LES CAMPS DE CHEZ NOUS

Les reportages qui ont la saveur et la valeur d’un ouvrage littéraire sont en train de se multiplier. Il n’y a rien de nouveau en cela et le fait que certains, craignant d’improbables contaminations, crient au scandale, étonne.

Cela fait deux siècles et plus que des écrivains majeurs se mêlent d’évènements de leur temps et qu’ils livrent, à côté du genre narratif pur, des reportages d’expériences, de voyages, d’entreprises politico-militaires, d’explorations des aspects les moins voyants de leur temps. La nouveauté réside plutôt dans le fait que certains ouvrages récents manifestent un fort engagement social. C’est peut-être cela qui étonne, à une époque qui voudrait que le choix politique net et les interrogations trop profondes soient bannis. Ce qui était licite à Friedrich Engels, à Jack London, à George Orwell (s’immerger dans les enfers de la Grande Bretagne, de la France et des Etats-Unis, saisir de la réalité la vie douloureuse des ouvriers, des mineurs, des marginalisés) ne le serait pas pour de jeunes écrivains italiens d’aujourd’hui, qui attenteraient à la pureté de « l’objet littéraire ». Ce ne sont que des sottises, c’est clair. Le reproche qui sous-tend la condamnation est tout simplement celui de cultiver la vision d’une société stratifiée, avec des dominants et des dominés, à l’heure où le terme aseptique de « entrepreneurs » a remplacé celui désuet de « patrons » et où les « prolétaires » de jadis sont devenus des « employés », des « collaborateurs » ou autre. Une « gauche moderne », en équilibre avec une droite toujours égale à elle-même mais qui, pour des raisons mystérieuses, semble nouvelle, a ouvert le chemin à des innovations lexicales capables d’éteindre ab origine tout possible conflit trop aigu. Dans un tel tableau, un auteur soulevant le lièvre et montrant l’existence d’un « système » aussi puissant que criminel ne peut que s’avérer importun. C’est le cas de Marco Rovelli, l’auteur de Lager italiani.
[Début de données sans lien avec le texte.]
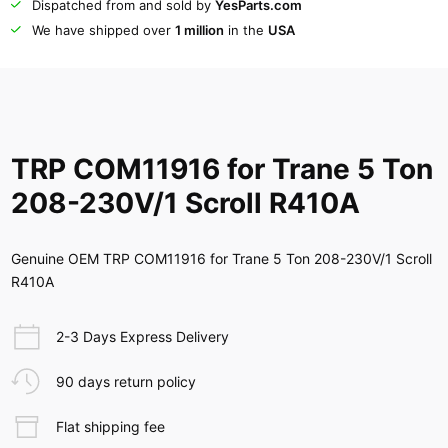
Dispatched from and sold by
YesParts.com
We have shipped over
1 million
in the
USA
TRP COM11916 for Trane 5 Ton
208-230V/1 Scroll R410A
Genuine OEM TRP COM11916 for Trane 5 Ton 208-230V/1 Scroll
R410A
2-3 Days Express Delivery
90 days return policy
Flat shipping fee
La provocation est déjà présente dans le titre. Dans un pays où, officiellement, on continue à nier une mémoire alourdie par des camps pour des Ethiopiens et des Slaves, par des massacres, par des tueries même récentes (en Irak, par exemple) et où les seuls camps admissibles historiquement sont les camps nazis, le fait de parler de camps de concentration italiens contemporains ne peut que provoquer un scandale. Et pourtant Rovelli nous le démontre. Au coeur de son travail il y a les CPT : les Centres de permanence temporaire que l’Italie, elle n’est pas la seule en Europe, a apprêté pour la détention de ceux qui arrivent clandestinement à ses frontières. Une invention de l’avant-dernier centre-gauche, que le centre-droit a à peine aggravée en faisant de l’entrée dans notre pays une sorte de délit, à écraser avec la plus grande dureté. Rovelli est allé interroger les détenus ou les ex détenus des CPT, en en collectant les histoires individuelles. Nous sommes habitués à les considérer comme une masse unique, guidée par son destin magnifique – la société multiethnique à venir - ou poussée par un projet trouble d’invasion.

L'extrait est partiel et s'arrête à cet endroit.